Insurance became far more sophisticated in Enlightenment era Europe, and specialized varieties developed. Lloyd's Coffee House was the first organized market for marine insurance. Property insurance as we know it today can be traced to the Great Fire of London, which in 1666 devoured more than 13,000 houses. The devastating effects of the fire converted the development of insurance "from a matter of convenience into one of urgency, a change of opinion reflected in Sir Christopher Wren's inclusion of a site for 'the Insurance Office' in his new plan for London in 1667." The first life insurance policies were taken out in the early 18th century.
The first company to offer life insurance was the Amicable Society for a Perpetual Assurance Office, founded in London in 1706 by William Talbot and Sir Thomas Allen. In the late 1680s, Edward Lloyd opened a coffee house, which became the meeting place for parties in the shipping industry wishing to insure cargoes and ships, and those willing to underwrite such ventures. By the late 19th century governments began to initiate national insurance programs against sickness and old age. These informal beginnings led to the establishment of the insurance market Lloyd's of London and several related shipping and insurance businesses. Edward Rowe Mores established the Society for Equitable Assurances on Lives and Survivorship in 1762.
It was the world's first mutual insurer and it pioneered age based premiums based on mortality rate laying "the framework for scientific insurance practice and development" and "the basis of modern life assurance upon which all life assurance schemes were subsequently based."In the late 19th century "accident insurance" began to become available. The insured entities are therefore protected from risk for a fee, with the fee being dependent upon the frequency and severity of the event occurring. In order to be an insurable risk, the risk insured against must meet certain characteristics. This system was greatly expanded after the Second World War under the influence of the Beveridge Report, to form the first modern welfare state. In the 1880s Chancellor Otto von Bismarck introduced old age pensions, accident insurance and medical care that formed the basis for Germany's welfare state. Germany built on a tradition of welfare programs in Prussia and Saxony that began as early as in the 1840s.

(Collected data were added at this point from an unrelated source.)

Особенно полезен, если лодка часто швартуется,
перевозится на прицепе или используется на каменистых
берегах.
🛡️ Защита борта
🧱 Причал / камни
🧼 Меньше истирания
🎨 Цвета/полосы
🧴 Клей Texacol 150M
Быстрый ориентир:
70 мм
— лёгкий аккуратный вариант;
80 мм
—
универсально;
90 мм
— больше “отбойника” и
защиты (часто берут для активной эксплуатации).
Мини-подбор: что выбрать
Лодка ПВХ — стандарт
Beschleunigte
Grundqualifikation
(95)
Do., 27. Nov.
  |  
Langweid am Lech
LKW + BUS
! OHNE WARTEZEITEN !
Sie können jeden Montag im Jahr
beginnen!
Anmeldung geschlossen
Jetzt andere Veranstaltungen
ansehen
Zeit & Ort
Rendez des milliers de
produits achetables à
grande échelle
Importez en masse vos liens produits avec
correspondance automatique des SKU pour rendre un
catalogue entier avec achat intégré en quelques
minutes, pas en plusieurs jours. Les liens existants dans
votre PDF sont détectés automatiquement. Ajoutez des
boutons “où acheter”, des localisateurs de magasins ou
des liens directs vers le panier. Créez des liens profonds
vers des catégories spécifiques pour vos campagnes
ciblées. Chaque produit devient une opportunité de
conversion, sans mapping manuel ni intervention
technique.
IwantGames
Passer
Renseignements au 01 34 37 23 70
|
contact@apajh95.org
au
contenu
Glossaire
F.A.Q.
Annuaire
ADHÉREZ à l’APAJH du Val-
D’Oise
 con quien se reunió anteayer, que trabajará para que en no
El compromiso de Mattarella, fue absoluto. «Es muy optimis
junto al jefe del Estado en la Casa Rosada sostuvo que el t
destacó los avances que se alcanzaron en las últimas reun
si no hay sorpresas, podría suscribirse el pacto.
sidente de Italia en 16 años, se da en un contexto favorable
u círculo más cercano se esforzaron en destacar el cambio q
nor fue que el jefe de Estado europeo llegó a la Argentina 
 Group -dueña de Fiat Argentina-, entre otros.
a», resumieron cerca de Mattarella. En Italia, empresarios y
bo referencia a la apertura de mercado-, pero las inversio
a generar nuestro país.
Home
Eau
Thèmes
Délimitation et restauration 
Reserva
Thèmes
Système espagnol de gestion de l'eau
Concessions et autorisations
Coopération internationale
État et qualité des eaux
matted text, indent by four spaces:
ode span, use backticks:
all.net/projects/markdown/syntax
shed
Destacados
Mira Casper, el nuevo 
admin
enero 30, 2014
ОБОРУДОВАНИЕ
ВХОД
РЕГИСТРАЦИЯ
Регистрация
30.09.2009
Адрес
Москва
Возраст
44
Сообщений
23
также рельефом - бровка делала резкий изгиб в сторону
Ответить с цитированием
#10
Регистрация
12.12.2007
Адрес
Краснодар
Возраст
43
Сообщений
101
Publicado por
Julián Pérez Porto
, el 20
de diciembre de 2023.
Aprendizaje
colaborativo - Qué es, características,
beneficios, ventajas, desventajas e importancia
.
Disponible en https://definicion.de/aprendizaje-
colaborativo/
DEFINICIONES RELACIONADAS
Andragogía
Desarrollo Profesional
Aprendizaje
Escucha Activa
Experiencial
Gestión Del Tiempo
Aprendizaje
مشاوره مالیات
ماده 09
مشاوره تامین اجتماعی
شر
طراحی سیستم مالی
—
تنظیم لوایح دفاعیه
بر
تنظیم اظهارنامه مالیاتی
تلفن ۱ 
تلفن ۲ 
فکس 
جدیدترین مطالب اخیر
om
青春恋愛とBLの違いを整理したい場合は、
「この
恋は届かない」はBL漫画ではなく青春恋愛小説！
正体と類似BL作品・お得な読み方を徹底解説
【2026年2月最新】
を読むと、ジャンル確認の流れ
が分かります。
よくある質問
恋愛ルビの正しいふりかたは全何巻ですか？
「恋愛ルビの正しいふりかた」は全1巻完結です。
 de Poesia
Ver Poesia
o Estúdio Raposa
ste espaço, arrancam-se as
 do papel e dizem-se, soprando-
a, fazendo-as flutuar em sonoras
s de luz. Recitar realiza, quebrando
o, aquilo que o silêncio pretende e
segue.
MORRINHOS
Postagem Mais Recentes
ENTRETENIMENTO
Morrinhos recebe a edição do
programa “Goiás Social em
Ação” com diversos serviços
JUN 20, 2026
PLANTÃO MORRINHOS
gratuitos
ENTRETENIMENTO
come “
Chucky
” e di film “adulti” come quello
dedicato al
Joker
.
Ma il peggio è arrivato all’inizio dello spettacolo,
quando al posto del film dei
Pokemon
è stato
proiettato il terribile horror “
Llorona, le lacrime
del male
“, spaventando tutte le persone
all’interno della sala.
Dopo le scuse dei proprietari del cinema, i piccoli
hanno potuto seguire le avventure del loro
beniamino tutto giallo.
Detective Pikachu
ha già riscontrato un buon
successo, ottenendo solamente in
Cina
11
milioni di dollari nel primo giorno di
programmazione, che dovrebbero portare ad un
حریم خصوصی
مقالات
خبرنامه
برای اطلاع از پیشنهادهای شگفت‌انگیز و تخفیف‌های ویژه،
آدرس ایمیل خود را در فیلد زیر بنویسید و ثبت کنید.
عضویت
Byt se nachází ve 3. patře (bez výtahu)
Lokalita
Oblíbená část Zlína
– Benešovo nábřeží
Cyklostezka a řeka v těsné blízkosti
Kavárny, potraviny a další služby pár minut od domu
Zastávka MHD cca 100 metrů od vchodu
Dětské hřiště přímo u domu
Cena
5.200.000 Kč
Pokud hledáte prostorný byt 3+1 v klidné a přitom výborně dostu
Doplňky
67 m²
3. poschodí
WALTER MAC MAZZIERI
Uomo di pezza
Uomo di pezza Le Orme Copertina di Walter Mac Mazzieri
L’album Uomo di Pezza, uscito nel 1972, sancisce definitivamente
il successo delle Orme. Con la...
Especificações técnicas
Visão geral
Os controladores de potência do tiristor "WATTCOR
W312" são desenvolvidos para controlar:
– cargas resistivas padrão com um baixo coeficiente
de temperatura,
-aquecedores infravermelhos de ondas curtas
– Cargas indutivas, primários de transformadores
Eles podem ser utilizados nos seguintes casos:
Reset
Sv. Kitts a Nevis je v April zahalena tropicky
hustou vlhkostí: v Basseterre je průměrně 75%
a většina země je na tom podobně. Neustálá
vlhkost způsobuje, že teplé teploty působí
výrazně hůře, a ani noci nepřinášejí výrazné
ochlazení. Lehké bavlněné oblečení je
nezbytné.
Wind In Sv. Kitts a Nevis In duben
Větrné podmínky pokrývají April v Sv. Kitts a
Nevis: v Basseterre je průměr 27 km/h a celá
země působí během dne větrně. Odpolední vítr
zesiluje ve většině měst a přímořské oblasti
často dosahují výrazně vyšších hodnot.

The first company to offer accident insurance was the Railway Passengers Assurance Company, formed in 1848 in England to insure against the rising number of fatalities on the nascent railway system. In Britain more extensive legislation was introduced by the Liberal government in the 1911 National Insurance Act. This gave the British working classes the first contributory system of insurance against illness and unemployment. Insurance involves pooling funds from many insured entities (known as exposures) to pay for the losses that some may incur. Insurance as a financial intermediary is a commercial enterprise and a major part of the financial services industry, but individual entities can also self-insure through saving money for possible future losses. However, all exposures will have particular differences, which may lead to different premium rates.